Tasty outing to try something different

Ava Hughes, eight, is handed a smoothie by Edward Clifford, from Squeeze Juice Bars at the festival

Ava Hughes, eight, is handed a smoothie by Edward Clifford, from Squeeze Juice Bars at the festival

First published in Columns Oxford Mail: Photograph of the Author by

The Foodies Festival in South Parks celebrated hearty appetites in the sun.

Saturday’s downpours had long dried when I strolled among the eye-catching stalls, the marquees and the vibrant bars, following my nose, and the crowds enjoying the late summer sunshine.

There was something for everyone. If you fancied a burger, how about zebra?

Not your first choice?
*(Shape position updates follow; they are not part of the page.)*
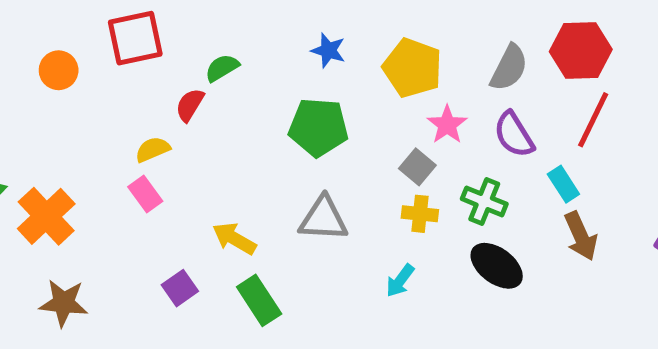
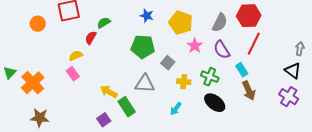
gray square: (417, 167) -> (168, 63), moved
purple square: (180, 288) -> (104, 120), moved
green rectangle: (259, 300) -> (127, 107), moved

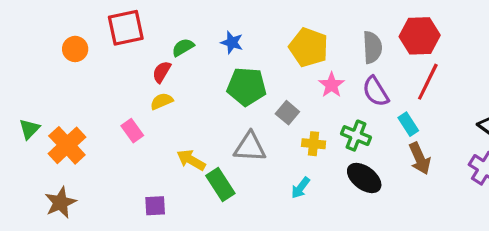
blue star: (147, 16) -> (232, 42), moved
gray semicircle: (220, 23) -> (372, 47), turned -30
yellow semicircle: (76, 56) -> (162, 101), moved
brown star: (40, 118) -> (60, 202), moved, turned -30
purple square: (104, 120) -> (155, 206), moved, turned 32

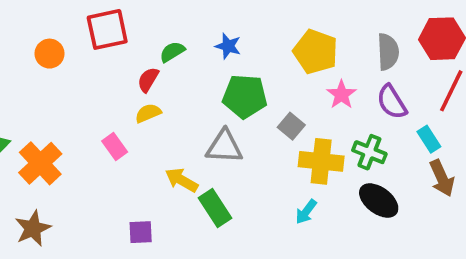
yellow cross: (314, 144) -> (321, 161), size x1.6
gray triangle: (250, 147) -> (224, 147), moved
Then try wildebeest or springbok.

Nearby, bruschetta beckoned: crammed with ripe red tomatoes, garlic, leafy basil and freshly grated parmesan.

Posh pork pies vied with great British cheeses: whisky mac or Lancashire bomber? Tempura prawns? The field was all mine.

Enthusiasm attracted punters – honey opened to sample, quickly attracted a swarm of wasps.

Yet this was the stall to visit if you not only loved the product (the heather honey I tasted was superb), but also the means of production.

A colony would set you back £250, nuclei £150, and a single Queen, £32.

“The more you’re with bees, the more soothing they are,” the stall holder assured me, as wasps buzzed excitedly around us.

He sold us a small jar of pollen grains in a wing beat. “Superfood,” he commented. We’ll see.

Striking marketing could also draw you in.

Sinful smoothies – the “naughty lovechild of fruit and alcohol” packed a mean punch.

The combination of red berry and coconut, with a Malibu-like liqueur tasted good, but looked like rust.

The orange variant appeared more attractive but didn’t taste as distinctive. Still, it was a winner, and at a discounted Foodies Festival rate, fronted by attractive, personable staff, it’s mere six weeks commercial lifespan so far has surely many more months to run.

Savoury and sweet crepes looked even more appetising, served by snappily dressed Frenchman wearing red berets and black and white striped shirts. Ice cream flavours were enhanced by names such as Strawberry Seduction and Honeycombe Hash.

Nine hours of slow cooking over a charcoal grill produced succulent lamb at the Gaucho Grill. A large rib of beef was enjoyed by four- year-old Lottie, a visiting Bernese Mountain Dog who struck lucky.

The Giggly Pig’s sausages were relished by many – perhaps not so giggly for the pigs. “Try that,” the stall holder urged, as a new batch of samples arrived from the grill. Someone asked what was on the dish? “Just eat it,” the man said. Delicious! “You wouldn’t have said that if I’d told you it was faggots,” he said, triumphantly. No, but it tasted great.

Trying new things, enjoying the party atmosphere: a voluptuous singer in a long red dress sang Motown hits – at one time coming apart from her backing track – if not her zip.

“You can’t hurry love,” she sang.

No, and you can’t rush a food festival. It’s too good to bolt. Just linger, savour and taste.